--- SUPPLIED ENTRIES Enclosed Below ---

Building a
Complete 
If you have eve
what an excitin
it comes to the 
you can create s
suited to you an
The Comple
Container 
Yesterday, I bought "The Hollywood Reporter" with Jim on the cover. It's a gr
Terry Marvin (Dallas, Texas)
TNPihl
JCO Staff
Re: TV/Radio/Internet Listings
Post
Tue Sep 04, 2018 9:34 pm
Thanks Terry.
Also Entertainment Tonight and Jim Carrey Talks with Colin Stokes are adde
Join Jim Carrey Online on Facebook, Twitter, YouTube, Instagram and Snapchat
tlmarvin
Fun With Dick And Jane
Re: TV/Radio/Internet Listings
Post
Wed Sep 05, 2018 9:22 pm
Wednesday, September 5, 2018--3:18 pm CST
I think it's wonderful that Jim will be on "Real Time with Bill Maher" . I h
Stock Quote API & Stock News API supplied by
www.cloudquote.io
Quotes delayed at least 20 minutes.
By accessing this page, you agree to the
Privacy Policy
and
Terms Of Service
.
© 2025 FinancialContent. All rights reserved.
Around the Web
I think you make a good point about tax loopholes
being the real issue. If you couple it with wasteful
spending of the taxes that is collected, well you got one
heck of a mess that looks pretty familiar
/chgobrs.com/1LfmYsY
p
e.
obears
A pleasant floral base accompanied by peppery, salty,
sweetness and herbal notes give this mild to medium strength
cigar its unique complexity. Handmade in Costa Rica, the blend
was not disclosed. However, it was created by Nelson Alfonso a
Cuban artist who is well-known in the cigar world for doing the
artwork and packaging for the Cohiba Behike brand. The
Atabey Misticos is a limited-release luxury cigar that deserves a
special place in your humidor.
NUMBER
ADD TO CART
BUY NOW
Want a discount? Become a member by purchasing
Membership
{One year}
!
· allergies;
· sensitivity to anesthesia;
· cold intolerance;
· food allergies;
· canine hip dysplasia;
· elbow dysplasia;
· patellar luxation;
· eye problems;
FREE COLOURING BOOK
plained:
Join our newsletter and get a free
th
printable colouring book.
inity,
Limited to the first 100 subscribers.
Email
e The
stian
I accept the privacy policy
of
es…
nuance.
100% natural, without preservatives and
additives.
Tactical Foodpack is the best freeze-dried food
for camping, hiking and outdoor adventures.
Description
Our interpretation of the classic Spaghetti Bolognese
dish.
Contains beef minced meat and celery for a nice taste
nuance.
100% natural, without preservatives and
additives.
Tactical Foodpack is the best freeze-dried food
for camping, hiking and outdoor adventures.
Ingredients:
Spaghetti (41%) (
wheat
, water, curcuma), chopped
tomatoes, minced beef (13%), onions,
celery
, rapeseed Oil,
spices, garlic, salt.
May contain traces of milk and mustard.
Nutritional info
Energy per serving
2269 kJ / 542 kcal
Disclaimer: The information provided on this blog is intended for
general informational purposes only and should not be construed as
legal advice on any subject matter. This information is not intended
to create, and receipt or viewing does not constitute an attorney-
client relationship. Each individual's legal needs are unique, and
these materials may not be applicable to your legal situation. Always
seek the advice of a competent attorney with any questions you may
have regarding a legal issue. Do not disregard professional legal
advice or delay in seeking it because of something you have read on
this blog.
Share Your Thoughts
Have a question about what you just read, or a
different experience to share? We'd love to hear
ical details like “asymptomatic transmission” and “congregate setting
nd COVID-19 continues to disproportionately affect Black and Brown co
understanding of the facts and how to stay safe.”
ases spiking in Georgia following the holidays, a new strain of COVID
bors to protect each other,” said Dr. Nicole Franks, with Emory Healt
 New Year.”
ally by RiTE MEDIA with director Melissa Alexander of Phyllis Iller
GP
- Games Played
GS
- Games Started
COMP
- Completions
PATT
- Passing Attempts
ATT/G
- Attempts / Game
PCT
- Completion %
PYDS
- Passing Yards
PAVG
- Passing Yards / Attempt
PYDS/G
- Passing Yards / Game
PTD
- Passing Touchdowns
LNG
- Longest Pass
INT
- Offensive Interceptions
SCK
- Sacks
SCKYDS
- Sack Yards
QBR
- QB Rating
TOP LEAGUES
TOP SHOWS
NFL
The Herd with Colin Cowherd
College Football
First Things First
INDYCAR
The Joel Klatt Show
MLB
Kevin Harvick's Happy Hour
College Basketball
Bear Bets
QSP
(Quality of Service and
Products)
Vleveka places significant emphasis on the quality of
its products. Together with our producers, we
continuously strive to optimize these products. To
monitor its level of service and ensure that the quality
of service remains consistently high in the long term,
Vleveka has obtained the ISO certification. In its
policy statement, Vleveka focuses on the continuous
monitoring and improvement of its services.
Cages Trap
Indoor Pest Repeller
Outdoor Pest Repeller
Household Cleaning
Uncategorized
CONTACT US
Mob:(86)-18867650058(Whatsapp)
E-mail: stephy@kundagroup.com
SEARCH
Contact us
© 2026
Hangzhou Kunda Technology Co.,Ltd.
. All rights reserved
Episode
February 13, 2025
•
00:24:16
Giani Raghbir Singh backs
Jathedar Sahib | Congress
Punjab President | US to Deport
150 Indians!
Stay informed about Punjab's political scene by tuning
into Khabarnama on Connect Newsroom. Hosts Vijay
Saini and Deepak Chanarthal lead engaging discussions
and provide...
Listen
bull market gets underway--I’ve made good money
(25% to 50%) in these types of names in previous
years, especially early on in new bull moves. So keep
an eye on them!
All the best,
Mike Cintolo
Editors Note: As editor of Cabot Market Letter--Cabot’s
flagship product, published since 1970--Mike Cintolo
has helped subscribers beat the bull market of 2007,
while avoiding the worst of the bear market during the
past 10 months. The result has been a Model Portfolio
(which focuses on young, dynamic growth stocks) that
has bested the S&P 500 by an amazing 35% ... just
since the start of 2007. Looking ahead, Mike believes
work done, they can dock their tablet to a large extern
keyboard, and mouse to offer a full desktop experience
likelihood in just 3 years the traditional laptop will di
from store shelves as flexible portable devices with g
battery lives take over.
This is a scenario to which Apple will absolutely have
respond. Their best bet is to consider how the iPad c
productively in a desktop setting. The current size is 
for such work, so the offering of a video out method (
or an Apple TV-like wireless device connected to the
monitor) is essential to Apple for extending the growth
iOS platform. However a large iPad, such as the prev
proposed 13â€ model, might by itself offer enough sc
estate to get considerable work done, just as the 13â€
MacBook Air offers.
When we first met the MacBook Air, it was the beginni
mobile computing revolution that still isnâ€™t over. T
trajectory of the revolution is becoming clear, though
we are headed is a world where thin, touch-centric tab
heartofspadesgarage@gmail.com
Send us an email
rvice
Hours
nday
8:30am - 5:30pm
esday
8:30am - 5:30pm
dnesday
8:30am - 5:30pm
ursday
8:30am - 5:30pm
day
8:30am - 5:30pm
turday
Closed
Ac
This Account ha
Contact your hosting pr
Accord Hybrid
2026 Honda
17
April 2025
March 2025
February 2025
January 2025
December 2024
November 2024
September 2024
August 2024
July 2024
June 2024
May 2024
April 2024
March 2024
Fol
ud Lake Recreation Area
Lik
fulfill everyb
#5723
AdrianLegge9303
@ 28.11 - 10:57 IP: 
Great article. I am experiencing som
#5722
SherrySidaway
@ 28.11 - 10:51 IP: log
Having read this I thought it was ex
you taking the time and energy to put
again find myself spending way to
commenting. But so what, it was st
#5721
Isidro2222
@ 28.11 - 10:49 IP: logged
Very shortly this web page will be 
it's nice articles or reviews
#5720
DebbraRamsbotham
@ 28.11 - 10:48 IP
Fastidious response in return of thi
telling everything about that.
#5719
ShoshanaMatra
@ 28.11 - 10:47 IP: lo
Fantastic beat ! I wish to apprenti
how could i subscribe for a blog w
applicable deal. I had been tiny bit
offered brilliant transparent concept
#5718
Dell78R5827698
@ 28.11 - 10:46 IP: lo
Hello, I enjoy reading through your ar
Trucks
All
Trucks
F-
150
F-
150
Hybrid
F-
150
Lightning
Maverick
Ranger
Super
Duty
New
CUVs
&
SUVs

--- End of Enclosed SUPPLIED ENTRIES ---

_WORK TO COMPLETE_
For this exercise, find all lines in the records containing the word "such" and copy them.

_RESULT OF THIS EXERCISE_
for such work, so the offering of a video out method (
iOS platform. However a large iPad, such as the prev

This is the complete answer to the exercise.